Medikamente, die das Zytokin IL-23 blockieren, gibt es bislang nur in Spritzenform. Forscher haben die Wirkstoff-Art in Tablettenform gebracht. Ein Team, unter anderem aus Kiel, hat nun gezeigt: Auch in Tablettenform ist das Medikament wirksam.
IL-23 spielt eine Schlüsselrolle im Entzündungsprozess der Schuppenflechte. Durch die gezielte Blockade dieses Zytokins kann die überaktive Immunreaktion, die für die Entzündung der Haut verantwortlich ist, effektiv eingedämmt werden. Die bisherigen Therapien basierten auf komplexen Molekülen, die nicht als Tablette oder Kapsel aufgenommen werden konnten, weil sie im Verdauungstrakt zerkleinert würden. Der neue Wirkstoff hingegen ist klein genug, um den Weg durch den Verdauungstrakt unbeschadet zu überstehen und so die Entzündungszellen effektiv zu erreichen. Die neue Therapie ermöglicht es den Patienten also, ihre Medikation einfach zu schlucken – für viele eine erhebliche Erleichterung im Alltag. Und: Sie muss nicht wie die Biologika gekühlt werden.
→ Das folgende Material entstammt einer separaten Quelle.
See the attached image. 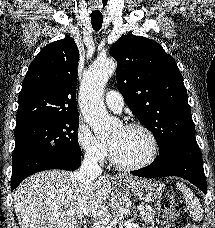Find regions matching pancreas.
I'll return each mask as SVG.
<instances>
[{
  "label": "pancreas",
  "mask_w": 215,
  "mask_h": 228,
  "mask_svg": "<svg viewBox=\"0 0 215 228\" xmlns=\"http://www.w3.org/2000/svg\"><path fill=\"white\" fill-rule=\"evenodd\" d=\"M140 216L143 222H146V224H151V226H154V222H155L154 210H143V212H140Z\"/></svg>",
  "instance_id": "cf45deb5"
}]
</instances>
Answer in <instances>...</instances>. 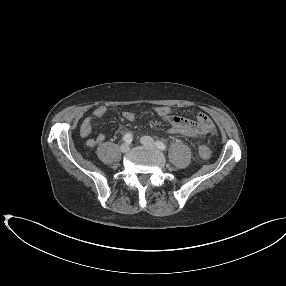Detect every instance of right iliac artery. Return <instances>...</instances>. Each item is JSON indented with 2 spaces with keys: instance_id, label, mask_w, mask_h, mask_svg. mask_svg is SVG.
Instances as JSON below:
<instances>
[{
  "instance_id": "82829eb1",
  "label": "right iliac artery",
  "mask_w": 286,
  "mask_h": 286,
  "mask_svg": "<svg viewBox=\"0 0 286 286\" xmlns=\"http://www.w3.org/2000/svg\"><path fill=\"white\" fill-rule=\"evenodd\" d=\"M133 139V135L131 133H127L124 135L123 140L127 143H130Z\"/></svg>"
}]
</instances>
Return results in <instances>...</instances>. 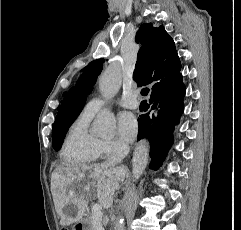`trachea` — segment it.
<instances>
[{"label": "trachea", "mask_w": 241, "mask_h": 230, "mask_svg": "<svg viewBox=\"0 0 241 230\" xmlns=\"http://www.w3.org/2000/svg\"><path fill=\"white\" fill-rule=\"evenodd\" d=\"M148 93H149V89H148V88H144V89H142V91H141V95H143V96H147Z\"/></svg>", "instance_id": "obj_1"}]
</instances>
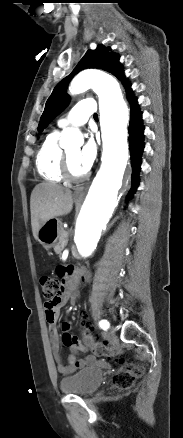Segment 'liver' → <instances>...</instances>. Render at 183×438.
Listing matches in <instances>:
<instances>
[{"label": "liver", "mask_w": 183, "mask_h": 438, "mask_svg": "<svg viewBox=\"0 0 183 438\" xmlns=\"http://www.w3.org/2000/svg\"><path fill=\"white\" fill-rule=\"evenodd\" d=\"M73 208L72 192L51 183L38 184L31 193L30 210L33 236L38 240L41 226L48 220L65 216Z\"/></svg>", "instance_id": "6515ba94"}]
</instances>
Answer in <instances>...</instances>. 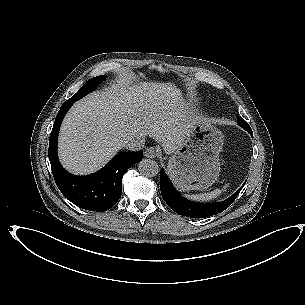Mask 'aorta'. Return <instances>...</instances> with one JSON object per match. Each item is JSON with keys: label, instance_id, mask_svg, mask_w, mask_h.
I'll return each instance as SVG.
<instances>
[{"label": "aorta", "instance_id": "1", "mask_svg": "<svg viewBox=\"0 0 305 305\" xmlns=\"http://www.w3.org/2000/svg\"><path fill=\"white\" fill-rule=\"evenodd\" d=\"M138 170L141 175L151 178L158 175L159 166L154 160L143 159L138 163Z\"/></svg>", "mask_w": 305, "mask_h": 305}]
</instances>
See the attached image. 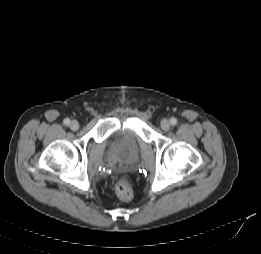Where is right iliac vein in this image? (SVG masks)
I'll list each match as a JSON object with an SVG mask.
<instances>
[{
	"mask_svg": "<svg viewBox=\"0 0 261 254\" xmlns=\"http://www.w3.org/2000/svg\"><path fill=\"white\" fill-rule=\"evenodd\" d=\"M70 128L72 130H77L79 128V122L77 120H72L70 123Z\"/></svg>",
	"mask_w": 261,
	"mask_h": 254,
	"instance_id": "obj_1",
	"label": "right iliac vein"
}]
</instances>
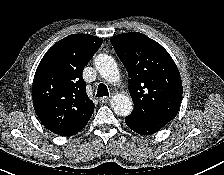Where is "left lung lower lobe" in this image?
Returning a JSON list of instances; mask_svg holds the SVG:
<instances>
[{"instance_id": "left-lung-lower-lobe-1", "label": "left lung lower lobe", "mask_w": 224, "mask_h": 175, "mask_svg": "<svg viewBox=\"0 0 224 175\" xmlns=\"http://www.w3.org/2000/svg\"><path fill=\"white\" fill-rule=\"evenodd\" d=\"M125 123L130 129L141 135H151L167 124L164 121H143L128 116L125 118Z\"/></svg>"}]
</instances>
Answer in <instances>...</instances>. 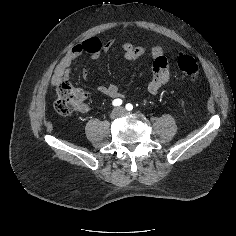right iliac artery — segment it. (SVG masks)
Here are the masks:
<instances>
[{
  "label": "right iliac artery",
  "instance_id": "1",
  "mask_svg": "<svg viewBox=\"0 0 236 236\" xmlns=\"http://www.w3.org/2000/svg\"><path fill=\"white\" fill-rule=\"evenodd\" d=\"M122 102L123 101L121 99H115L113 100L112 105L117 107V106H120Z\"/></svg>",
  "mask_w": 236,
  "mask_h": 236
}]
</instances>
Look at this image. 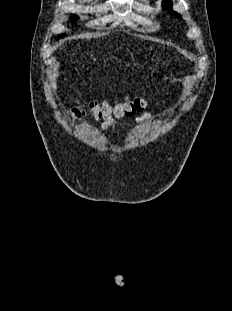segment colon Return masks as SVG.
<instances>
[{"instance_id": "5ec220e1", "label": "colon", "mask_w": 232, "mask_h": 311, "mask_svg": "<svg viewBox=\"0 0 232 311\" xmlns=\"http://www.w3.org/2000/svg\"><path fill=\"white\" fill-rule=\"evenodd\" d=\"M145 101L139 97L126 98L114 104L106 102H91L87 107L76 104L72 108V114L76 118L90 115L97 120L110 121L117 118L128 117L145 108Z\"/></svg>"}]
</instances>
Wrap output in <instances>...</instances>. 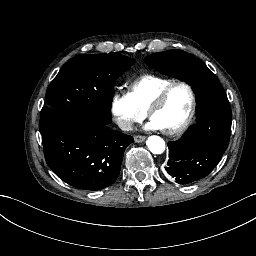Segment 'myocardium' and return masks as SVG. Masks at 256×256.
<instances>
[{
  "mask_svg": "<svg viewBox=\"0 0 256 256\" xmlns=\"http://www.w3.org/2000/svg\"><path fill=\"white\" fill-rule=\"evenodd\" d=\"M177 84L183 85L188 90V92L190 94V98H191V106H190L189 113H188L187 117L185 118V120L180 125L175 127L173 130H171L170 132H167L168 135H174V134L181 133L182 131H184L188 127L189 123L191 122V120L193 119V117L195 115L196 98H195V94H194V91H193L191 85L186 80H184L182 78H177L173 83L168 85L158 95V97L146 108L147 116L152 117L153 110L163 104V102L165 101V99L167 98V96L169 94V91L173 88V86H175Z\"/></svg>",
  "mask_w": 256,
  "mask_h": 256,
  "instance_id": "f54148a6",
  "label": "myocardium"
}]
</instances>
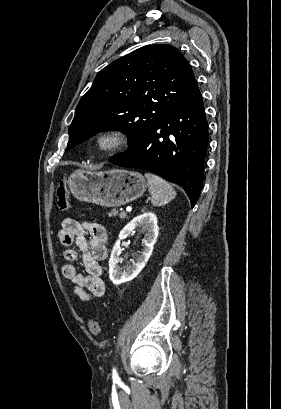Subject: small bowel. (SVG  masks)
I'll use <instances>...</instances> for the list:
<instances>
[{
	"instance_id": "small-bowel-1",
	"label": "small bowel",
	"mask_w": 281,
	"mask_h": 409,
	"mask_svg": "<svg viewBox=\"0 0 281 409\" xmlns=\"http://www.w3.org/2000/svg\"><path fill=\"white\" fill-rule=\"evenodd\" d=\"M61 243L67 248L63 257L67 261L62 266L63 276L74 285V293L83 301L91 297H103L107 285L102 278L101 262L108 256L107 234L97 223L65 218L58 232ZM81 253L84 273L77 271L72 262Z\"/></svg>"
}]
</instances>
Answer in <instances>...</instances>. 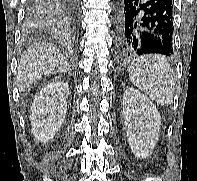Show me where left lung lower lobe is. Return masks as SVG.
Masks as SVG:
<instances>
[{
    "mask_svg": "<svg viewBox=\"0 0 197 181\" xmlns=\"http://www.w3.org/2000/svg\"><path fill=\"white\" fill-rule=\"evenodd\" d=\"M172 0H122L116 52L122 59L173 54Z\"/></svg>",
    "mask_w": 197,
    "mask_h": 181,
    "instance_id": "0a47b994",
    "label": "left lung lower lobe"
}]
</instances>
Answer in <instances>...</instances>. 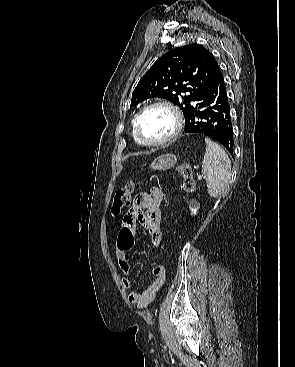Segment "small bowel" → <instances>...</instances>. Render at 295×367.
<instances>
[{
	"label": "small bowel",
	"mask_w": 295,
	"mask_h": 367,
	"mask_svg": "<svg viewBox=\"0 0 295 367\" xmlns=\"http://www.w3.org/2000/svg\"><path fill=\"white\" fill-rule=\"evenodd\" d=\"M163 195L162 190L156 187L148 192L139 193L133 201L132 208L125 215L122 226V229H129L132 237H134L136 225L139 223L148 232L151 243L156 248L160 247L162 241L161 202ZM129 248L122 245L120 232L115 245V254L119 268L126 275L122 279V284L127 290L132 286L131 280L127 277L131 270L127 257ZM152 273L155 280L151 284L137 292H131L128 296L129 301L138 308H145L151 304L156 297L157 291L165 284L166 270L164 266L158 265L154 267Z\"/></svg>",
	"instance_id": "c3829d8e"
}]
</instances>
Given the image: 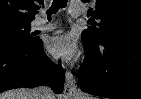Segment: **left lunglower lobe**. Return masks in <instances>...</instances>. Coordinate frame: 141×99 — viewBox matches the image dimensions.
I'll list each match as a JSON object with an SVG mask.
<instances>
[{"label":"left lung lower lobe","instance_id":"left-lung-lower-lobe-1","mask_svg":"<svg viewBox=\"0 0 141 99\" xmlns=\"http://www.w3.org/2000/svg\"><path fill=\"white\" fill-rule=\"evenodd\" d=\"M78 73L81 90L112 99H141V39L109 38L94 46L86 41Z\"/></svg>","mask_w":141,"mask_h":99}]
</instances>
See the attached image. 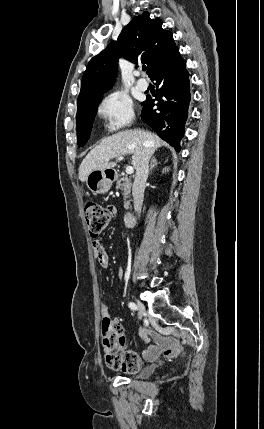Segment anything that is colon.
Returning a JSON list of instances; mask_svg holds the SVG:
<instances>
[{"label":"colon","mask_w":264,"mask_h":429,"mask_svg":"<svg viewBox=\"0 0 264 429\" xmlns=\"http://www.w3.org/2000/svg\"><path fill=\"white\" fill-rule=\"evenodd\" d=\"M85 219L88 231L92 237H97L108 225L111 218V210L93 200H88L84 205ZM102 344L107 354V362L114 368L125 366V372L135 373L140 367L139 358L134 354H128L122 358L121 349L125 345V337L122 327L112 321L106 314L102 319Z\"/></svg>","instance_id":"5ec220e1"}]
</instances>
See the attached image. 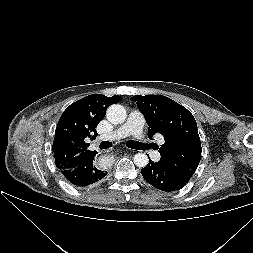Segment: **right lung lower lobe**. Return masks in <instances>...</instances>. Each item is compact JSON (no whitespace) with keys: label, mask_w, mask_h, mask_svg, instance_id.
Returning a JSON list of instances; mask_svg holds the SVG:
<instances>
[{"label":"right lung lower lobe","mask_w":253,"mask_h":253,"mask_svg":"<svg viewBox=\"0 0 253 253\" xmlns=\"http://www.w3.org/2000/svg\"><path fill=\"white\" fill-rule=\"evenodd\" d=\"M94 159L83 163L75 168L62 170L64 177L73 185L85 187L100 181L107 175V172L98 169Z\"/></svg>","instance_id":"obj_1"}]
</instances>
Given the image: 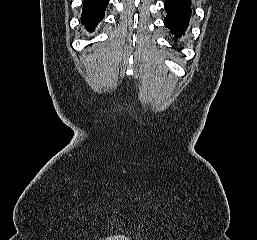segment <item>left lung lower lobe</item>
<instances>
[{
  "mask_svg": "<svg viewBox=\"0 0 257 240\" xmlns=\"http://www.w3.org/2000/svg\"><path fill=\"white\" fill-rule=\"evenodd\" d=\"M164 9L167 12L164 18L165 26L175 38L182 36L191 18V0H165Z\"/></svg>",
  "mask_w": 257,
  "mask_h": 240,
  "instance_id": "left-lung-lower-lobe-1",
  "label": "left lung lower lobe"
}]
</instances>
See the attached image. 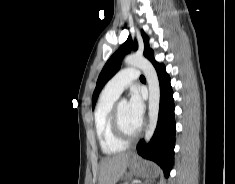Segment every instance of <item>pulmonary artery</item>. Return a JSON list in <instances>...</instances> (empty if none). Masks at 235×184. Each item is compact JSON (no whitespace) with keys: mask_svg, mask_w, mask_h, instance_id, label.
I'll use <instances>...</instances> for the list:
<instances>
[{"mask_svg":"<svg viewBox=\"0 0 235 184\" xmlns=\"http://www.w3.org/2000/svg\"><path fill=\"white\" fill-rule=\"evenodd\" d=\"M140 74V69L126 68L114 75L105 85L103 93L118 97Z\"/></svg>","mask_w":235,"mask_h":184,"instance_id":"e3ab8cb5","label":"pulmonary artery"}]
</instances>
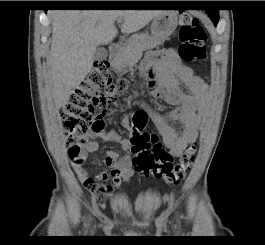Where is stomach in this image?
<instances>
[{"label":"stomach","instance_id":"stomach-1","mask_svg":"<svg viewBox=\"0 0 265 245\" xmlns=\"http://www.w3.org/2000/svg\"><path fill=\"white\" fill-rule=\"evenodd\" d=\"M177 24V13L174 11H165L153 19L151 23V34L155 39L166 38L173 34Z\"/></svg>","mask_w":265,"mask_h":245}]
</instances>
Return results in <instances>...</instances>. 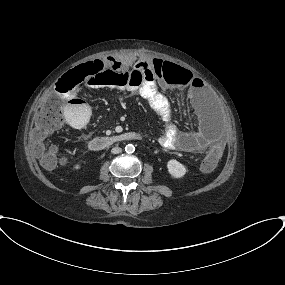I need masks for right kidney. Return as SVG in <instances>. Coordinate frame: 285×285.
Wrapping results in <instances>:
<instances>
[{"label":"right kidney","mask_w":285,"mask_h":285,"mask_svg":"<svg viewBox=\"0 0 285 285\" xmlns=\"http://www.w3.org/2000/svg\"><path fill=\"white\" fill-rule=\"evenodd\" d=\"M81 168V165L80 164H76L75 166H74V169L75 170H79Z\"/></svg>","instance_id":"obj_1"}]
</instances>
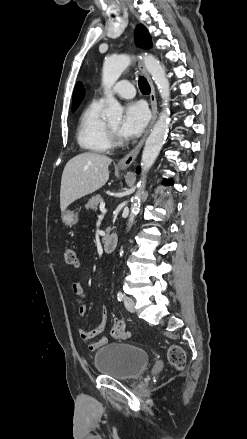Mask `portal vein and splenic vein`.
Wrapping results in <instances>:
<instances>
[{"label": "portal vein and splenic vein", "mask_w": 247, "mask_h": 439, "mask_svg": "<svg viewBox=\"0 0 247 439\" xmlns=\"http://www.w3.org/2000/svg\"><path fill=\"white\" fill-rule=\"evenodd\" d=\"M100 211L102 212V214H105L107 212V210L105 209V203H100Z\"/></svg>", "instance_id": "18ae733b"}]
</instances>
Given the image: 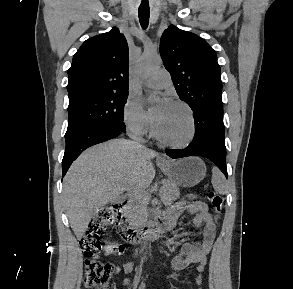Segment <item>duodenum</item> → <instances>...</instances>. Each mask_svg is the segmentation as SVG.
I'll return each mask as SVG.
<instances>
[{"instance_id": "obj_1", "label": "duodenum", "mask_w": 293, "mask_h": 289, "mask_svg": "<svg viewBox=\"0 0 293 289\" xmlns=\"http://www.w3.org/2000/svg\"><path fill=\"white\" fill-rule=\"evenodd\" d=\"M129 199H125L115 208V227L119 235L128 243L143 244L161 236L167 230L164 218H157L153 224L143 227L135 226L127 215Z\"/></svg>"}]
</instances>
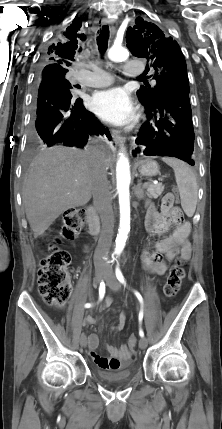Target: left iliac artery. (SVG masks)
<instances>
[{
	"label": "left iliac artery",
	"mask_w": 222,
	"mask_h": 429,
	"mask_svg": "<svg viewBox=\"0 0 222 429\" xmlns=\"http://www.w3.org/2000/svg\"><path fill=\"white\" fill-rule=\"evenodd\" d=\"M115 273H116V277H117L118 281L120 283L126 285V281L124 279V276H123V274H122V272L118 266L116 267ZM134 294L136 295L137 299L139 300V302L141 304V310L139 312V322L141 323L142 319H143V298H142L141 294L137 291H134ZM139 335H140V337H144V332L141 328L139 329Z\"/></svg>",
	"instance_id": "left-iliac-artery-1"
}]
</instances>
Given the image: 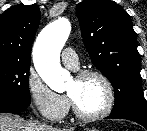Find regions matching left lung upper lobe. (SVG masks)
<instances>
[{
  "mask_svg": "<svg viewBox=\"0 0 147 131\" xmlns=\"http://www.w3.org/2000/svg\"><path fill=\"white\" fill-rule=\"evenodd\" d=\"M76 14L92 63L113 84L115 105L111 114L147 115L141 58L129 14L111 0H84L77 5Z\"/></svg>",
  "mask_w": 147,
  "mask_h": 131,
  "instance_id": "5c2ea615",
  "label": "left lung upper lobe"
}]
</instances>
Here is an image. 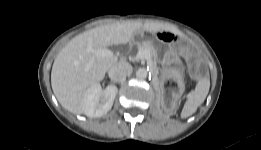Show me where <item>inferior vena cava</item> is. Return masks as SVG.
<instances>
[{
  "label": "inferior vena cava",
  "mask_w": 261,
  "mask_h": 150,
  "mask_svg": "<svg viewBox=\"0 0 261 150\" xmlns=\"http://www.w3.org/2000/svg\"><path fill=\"white\" fill-rule=\"evenodd\" d=\"M133 71L132 66L126 61H120L110 68L109 77L111 80H120L131 75Z\"/></svg>",
  "instance_id": "inferior-vena-cava-1"
}]
</instances>
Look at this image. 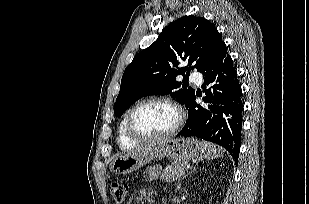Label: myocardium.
I'll list each match as a JSON object with an SVG mask.
<instances>
[{
  "label": "myocardium",
  "instance_id": "obj_1",
  "mask_svg": "<svg viewBox=\"0 0 309 204\" xmlns=\"http://www.w3.org/2000/svg\"><path fill=\"white\" fill-rule=\"evenodd\" d=\"M152 103H160V104H165L169 107H171L175 113H176V122L173 125L171 129L166 131L165 133L159 134V135H144L142 133H139L133 125V120L134 116L137 113L139 109H141L143 106L152 104ZM184 121V113L182 108L173 100L165 97H153V98H148L145 100H142L141 102L137 103L127 114L126 117V123H125V131L127 136L139 143H149V142H155V141H160L165 138L171 137L175 135L179 129L181 128L182 124Z\"/></svg>",
  "mask_w": 309,
  "mask_h": 204
}]
</instances>
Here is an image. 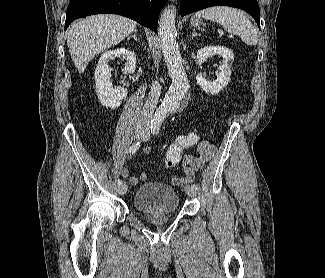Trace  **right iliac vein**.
I'll list each match as a JSON object with an SVG mask.
<instances>
[{"label":"right iliac vein","instance_id":"63e3f726","mask_svg":"<svg viewBox=\"0 0 325 278\" xmlns=\"http://www.w3.org/2000/svg\"><path fill=\"white\" fill-rule=\"evenodd\" d=\"M144 135V129L143 128H137L136 132H135V136L136 138H141ZM117 191L120 195H124L127 191V185L121 184L118 186Z\"/></svg>","mask_w":325,"mask_h":278}]
</instances>
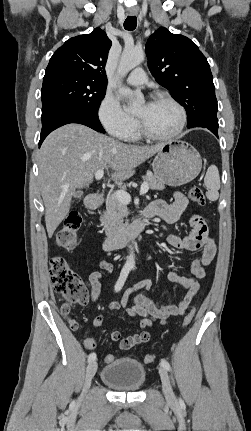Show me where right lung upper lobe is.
<instances>
[{
  "label": "right lung upper lobe",
  "instance_id": "right-lung-upper-lobe-1",
  "mask_svg": "<svg viewBox=\"0 0 251 431\" xmlns=\"http://www.w3.org/2000/svg\"><path fill=\"white\" fill-rule=\"evenodd\" d=\"M111 45L106 33L95 28L90 34L67 40L54 52L46 70L64 69L94 81L107 83L104 68Z\"/></svg>",
  "mask_w": 251,
  "mask_h": 431
}]
</instances>
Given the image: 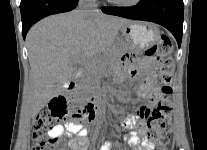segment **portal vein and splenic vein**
<instances>
[{
  "label": "portal vein and splenic vein",
  "mask_w": 207,
  "mask_h": 150,
  "mask_svg": "<svg viewBox=\"0 0 207 150\" xmlns=\"http://www.w3.org/2000/svg\"><path fill=\"white\" fill-rule=\"evenodd\" d=\"M76 61V60H75ZM77 62H79V61H77ZM96 62V60L95 59H92V60H88V61H86V62H84L82 65H84V66H90L91 64H93V63H95ZM81 71V70H80Z\"/></svg>",
  "instance_id": "obj_1"
}]
</instances>
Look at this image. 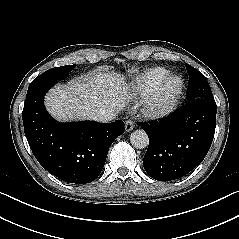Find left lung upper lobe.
Masks as SVG:
<instances>
[{
    "label": "left lung upper lobe",
    "instance_id": "1",
    "mask_svg": "<svg viewBox=\"0 0 239 239\" xmlns=\"http://www.w3.org/2000/svg\"><path fill=\"white\" fill-rule=\"evenodd\" d=\"M186 69L189 74L187 100L193 101L201 98L213 99L214 97L206 78L189 64H186Z\"/></svg>",
    "mask_w": 239,
    "mask_h": 239
}]
</instances>
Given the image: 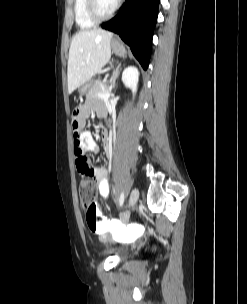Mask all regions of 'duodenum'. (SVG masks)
Instances as JSON below:
<instances>
[{"label":"duodenum","instance_id":"1","mask_svg":"<svg viewBox=\"0 0 247 304\" xmlns=\"http://www.w3.org/2000/svg\"><path fill=\"white\" fill-rule=\"evenodd\" d=\"M98 114H99L100 116H102V115H103V112H102V111H100Z\"/></svg>","mask_w":247,"mask_h":304}]
</instances>
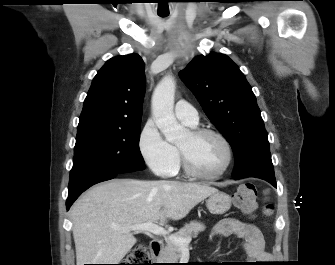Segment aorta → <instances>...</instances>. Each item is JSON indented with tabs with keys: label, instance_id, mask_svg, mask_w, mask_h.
<instances>
[{
	"label": "aorta",
	"instance_id": "aorta-1",
	"mask_svg": "<svg viewBox=\"0 0 335 265\" xmlns=\"http://www.w3.org/2000/svg\"><path fill=\"white\" fill-rule=\"evenodd\" d=\"M175 81L165 76L155 88L152 96V113L155 124L168 142H176L184 135L183 127L174 115Z\"/></svg>",
	"mask_w": 335,
	"mask_h": 265
}]
</instances>
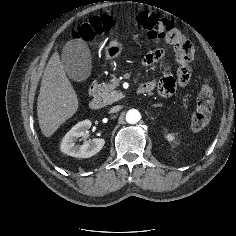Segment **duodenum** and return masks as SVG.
Here are the masks:
<instances>
[{
	"label": "duodenum",
	"mask_w": 236,
	"mask_h": 236,
	"mask_svg": "<svg viewBox=\"0 0 236 236\" xmlns=\"http://www.w3.org/2000/svg\"><path fill=\"white\" fill-rule=\"evenodd\" d=\"M143 85L141 87H139L138 90H137V92L139 94L148 93V90L146 88H144ZM89 96H90V104H89L90 108L93 109V110L99 109L101 107V99H100V96L98 94L97 82L96 81H94L90 85Z\"/></svg>",
	"instance_id": "duodenum-1"
}]
</instances>
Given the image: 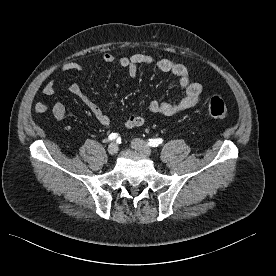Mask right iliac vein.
<instances>
[{"instance_id":"right-iliac-vein-1","label":"right iliac vein","mask_w":276,"mask_h":276,"mask_svg":"<svg viewBox=\"0 0 276 276\" xmlns=\"http://www.w3.org/2000/svg\"><path fill=\"white\" fill-rule=\"evenodd\" d=\"M118 150H119V148H118L117 143L112 142V143L109 144V146H108L109 154L116 155L118 153Z\"/></svg>"}]
</instances>
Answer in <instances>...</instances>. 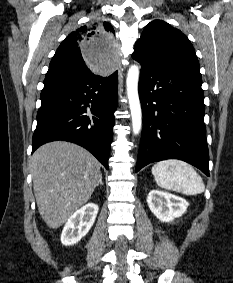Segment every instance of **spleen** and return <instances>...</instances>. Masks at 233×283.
I'll list each match as a JSON object with an SVG mask.
<instances>
[{
	"instance_id": "1",
	"label": "spleen",
	"mask_w": 233,
	"mask_h": 283,
	"mask_svg": "<svg viewBox=\"0 0 233 283\" xmlns=\"http://www.w3.org/2000/svg\"><path fill=\"white\" fill-rule=\"evenodd\" d=\"M152 174L161 188L186 195L201 194L205 185L201 176L189 164L180 160H164L152 167Z\"/></svg>"
}]
</instances>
Professor Sascha Gerdes vom Exzellenzcluster „Precision Medicine in Chronic Inflammation“ (PMI) in Kiel war an der Studie beteiligt. Er berichtete von Ergebnissen einer Studie: Die Symptome der Schuppenflechte, wie Hautrötungen, Verdickungen, Schuppung und Juckreiz, gingen innerhalb weniger Wochen deutlich zurück oder verschwanden sogar komplett.
In der Studie nahmen die Teilnehmer ein- oder zweimal am Tag eine Tablette ein. Nach 16 Wochen wurde ein Fazit gezogen:
Dosierung von JNJ-77242113 | Verbesserung der Psoriasis nach 16 Wochen um... |
---|---|
25 mg einmal täglich | 37% |
25 mg zweimal täglich | 51% |
50 mg einmal täglich | 58% |
100 mg einmal täglich | 65% |
100 mg zweimal täglich | 79% |
Placebo | 9% |
Weil die Corona-Pandemie in die Studienzeit fiel, zählte auch Covid-19 zu den Nebenwirkungen. Die Zahl derer, die daran erkrankten, war in beiden Gruppen ähnlich – also bei denen, die eine Tablette mit Wirkstoff erhalten hatten oder ohne. Die zweithäufigste Nebenwirkung war eine Nasopharyngitis – eine Nasenrachenentzündung. Die bekamen fünf Prozent der Placebo- und sieben Prozent der anderen Teilnehmer.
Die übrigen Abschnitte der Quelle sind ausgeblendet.